Items listed in a dataset:
#####

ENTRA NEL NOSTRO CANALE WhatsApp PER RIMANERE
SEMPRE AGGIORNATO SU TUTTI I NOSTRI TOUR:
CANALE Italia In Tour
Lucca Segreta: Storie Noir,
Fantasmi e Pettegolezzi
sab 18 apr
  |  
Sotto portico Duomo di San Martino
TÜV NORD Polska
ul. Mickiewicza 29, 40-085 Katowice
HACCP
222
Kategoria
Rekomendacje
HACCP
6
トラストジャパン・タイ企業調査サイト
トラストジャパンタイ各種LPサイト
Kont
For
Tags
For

#####

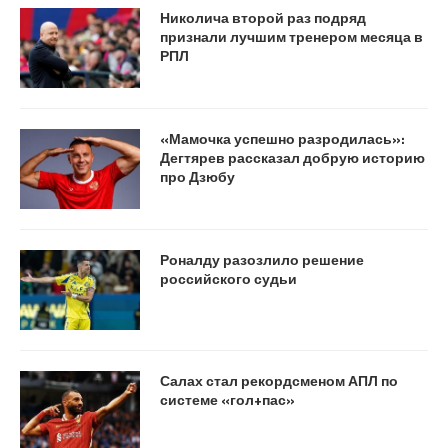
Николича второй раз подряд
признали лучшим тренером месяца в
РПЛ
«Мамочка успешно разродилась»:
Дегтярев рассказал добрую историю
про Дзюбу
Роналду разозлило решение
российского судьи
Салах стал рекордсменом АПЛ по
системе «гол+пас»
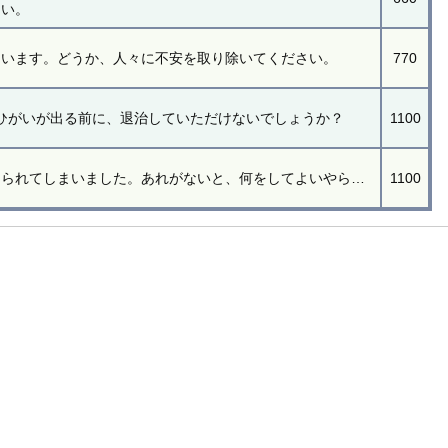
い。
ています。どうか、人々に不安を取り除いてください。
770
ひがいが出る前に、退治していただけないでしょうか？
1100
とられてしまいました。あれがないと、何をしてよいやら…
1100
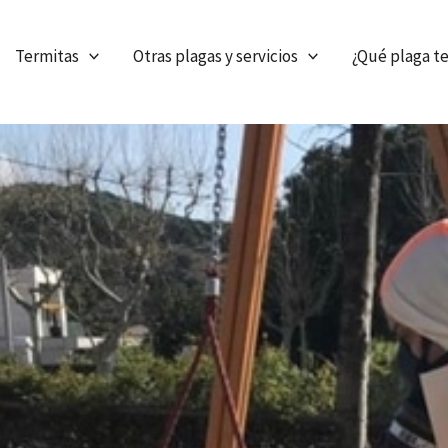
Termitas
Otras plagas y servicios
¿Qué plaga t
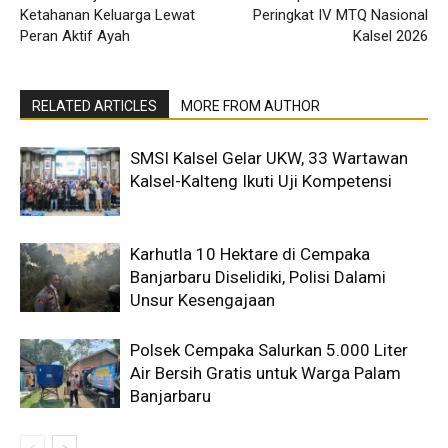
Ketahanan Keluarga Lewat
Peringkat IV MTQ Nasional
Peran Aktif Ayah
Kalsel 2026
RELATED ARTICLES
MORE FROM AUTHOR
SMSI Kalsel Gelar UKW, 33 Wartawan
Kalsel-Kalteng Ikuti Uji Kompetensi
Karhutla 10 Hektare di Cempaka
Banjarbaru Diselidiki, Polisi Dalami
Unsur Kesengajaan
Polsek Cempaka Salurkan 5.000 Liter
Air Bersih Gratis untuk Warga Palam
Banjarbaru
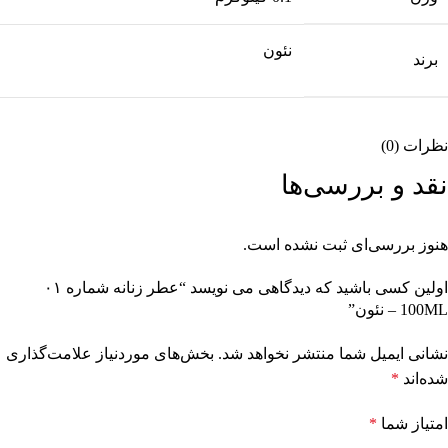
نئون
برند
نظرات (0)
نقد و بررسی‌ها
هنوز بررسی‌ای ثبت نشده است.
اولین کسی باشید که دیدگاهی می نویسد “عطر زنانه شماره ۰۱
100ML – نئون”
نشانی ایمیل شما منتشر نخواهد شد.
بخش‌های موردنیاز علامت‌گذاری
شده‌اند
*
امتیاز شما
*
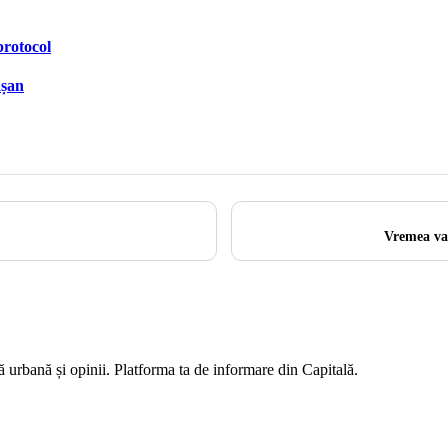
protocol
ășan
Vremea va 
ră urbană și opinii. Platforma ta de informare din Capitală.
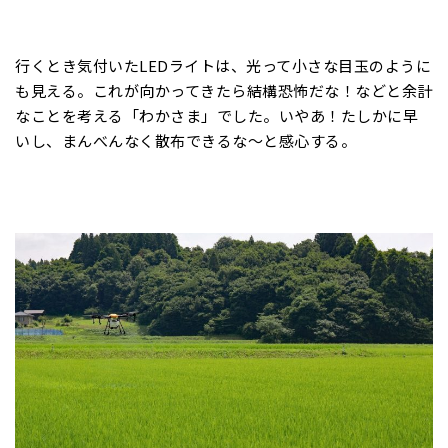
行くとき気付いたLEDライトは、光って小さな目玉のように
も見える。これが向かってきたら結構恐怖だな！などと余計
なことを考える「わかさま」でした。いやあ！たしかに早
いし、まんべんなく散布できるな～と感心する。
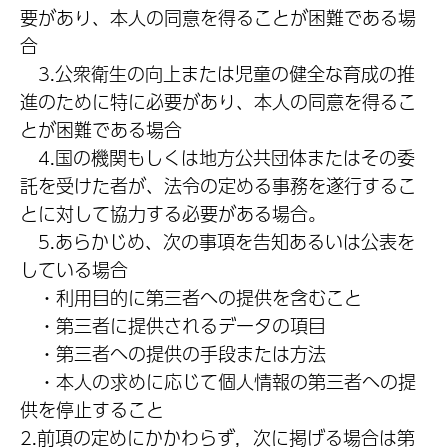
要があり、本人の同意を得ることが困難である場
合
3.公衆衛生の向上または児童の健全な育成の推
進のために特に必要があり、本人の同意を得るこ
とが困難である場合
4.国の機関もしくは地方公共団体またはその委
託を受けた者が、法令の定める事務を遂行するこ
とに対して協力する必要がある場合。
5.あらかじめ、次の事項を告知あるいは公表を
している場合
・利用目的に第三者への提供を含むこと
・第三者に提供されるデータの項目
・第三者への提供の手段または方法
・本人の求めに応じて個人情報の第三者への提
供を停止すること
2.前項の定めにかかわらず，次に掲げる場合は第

#####

● **Work to complete**: The answer must be every line of the records that holds the string "CANALE".

● **Worked solution**:
ENTRA NEL NOSTRO CANALE WhatsApp PER RIMANERE
CANALE Italia In Tour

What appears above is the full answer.